APL was developed when parsing technology and the art and science of programming language design were just emerging. It is only now that we understand, from experience and information theory, that trying to assign meaning to any possible combination of tokens is a bad idea. Spartan syntax, pervasive overloading, uniformity (everything is an array), lack of types all might seem like good ideas. The reality is quite more complex.

How to liberate APL from its style? For three years, I have been trying to explain APL ideas to bright sophomores, by implementing step by step a small array DSL embedded in OCaml. The students never heard of OCaml, let alone APL. This page is to give a taste of that seminar course and tell what came out of it: a new understanding of Game of Life and Plasma Fractals, leading to many tantalizing extensions.



This page collects the material for the seminar course on APL-like programming, and related tutorial and talks. The goal is not implementing APL. It is not even to learn to program in APL or its dialect. The goal is to understand APL's appeal, ideals and enduring ideas, and realize them in one's favorite language.

There is hardly a better way to understand an idea than discovering it for themselves, in the process of solving a practical problem (or, at least, an exercise). Therefore, the course is structured around the progression of specially selected exercises, implementing common tasks of array processing. The result is a simple array processing DSL. Solving an exercise is only half the job. The other half is looking back at the solutions, trying to discern common patterns -- and, when found, naming them and using consciously from now on.

Besides the useful array processing DSL and a set of named common patterns (combinators), the result is the experience of looking at computation from a higher point of view: higher than loops or recursion; seeing, and making explicit, data flow; using, taking performance advantage of, and designing operations on whole arrays.

The main ideas are very old. We are going back to the origins of procedural, flowchart, and modular programming: the ideas of Iverson, McIlroy, Parnas, Goguen -- but look at them with today's eyes and using today's languages.

The course deliberately uses a very simple subset of OCaml: essentially, typed lambda-calculus with some data types and constants. No libraries or packages beyond the standard OCaml library are needed. The code can be easily re-implemented in Scala, Haskell, F#, Rust -- probably Swift and even Java or Python.

The knowledge of neither APL nor OCaml is presupposed. I tell the students that I explain the needed bits of OCaml as we go along. They seemed to have picked OCaml quickly.

Tutorial at <Programming>'23
<> [37K]
The complete code used at the tutorial [32K]
A bit more extended code used over three years in an actual course. The code also includes operations such as tiling and searching.


A bit of history

`Iverson notation', as APL was first known, was developed as a teaching aid, to explain (business) data processing and algorithms such as simplex algorithm often used in economic planning.
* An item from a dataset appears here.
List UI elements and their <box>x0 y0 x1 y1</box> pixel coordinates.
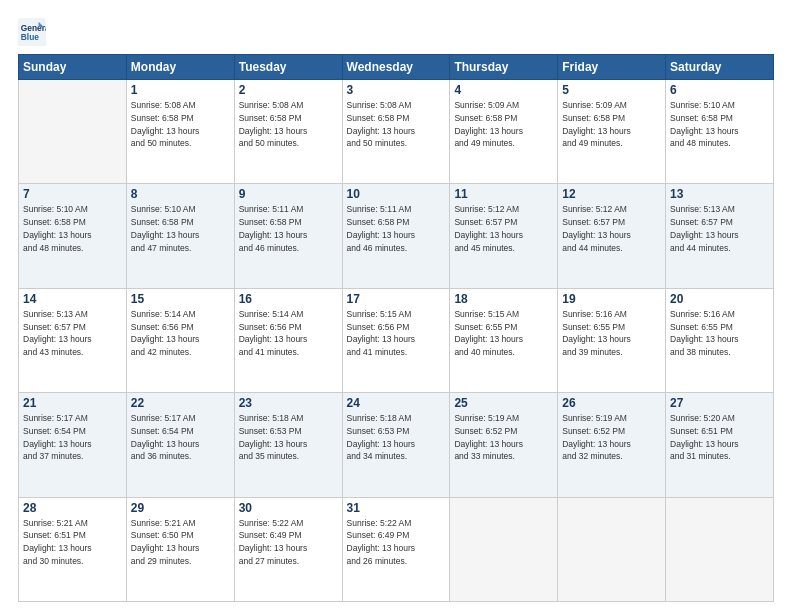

Iverson states his motivation as follows:
``Applied mathematics is concerned with the design and analysis of algorithms or programs.

The systematic treatment of complex algorithms requires a suitable programming language for their description, and such a programming language should be concise, precise, consistent over a wide area of application, mnemonic, and economical of symbols; it should exhibit clearly the constraints on the sequence in which operations are performed; and it should permit the description of a process to be independent of the particular representation chosen for the data.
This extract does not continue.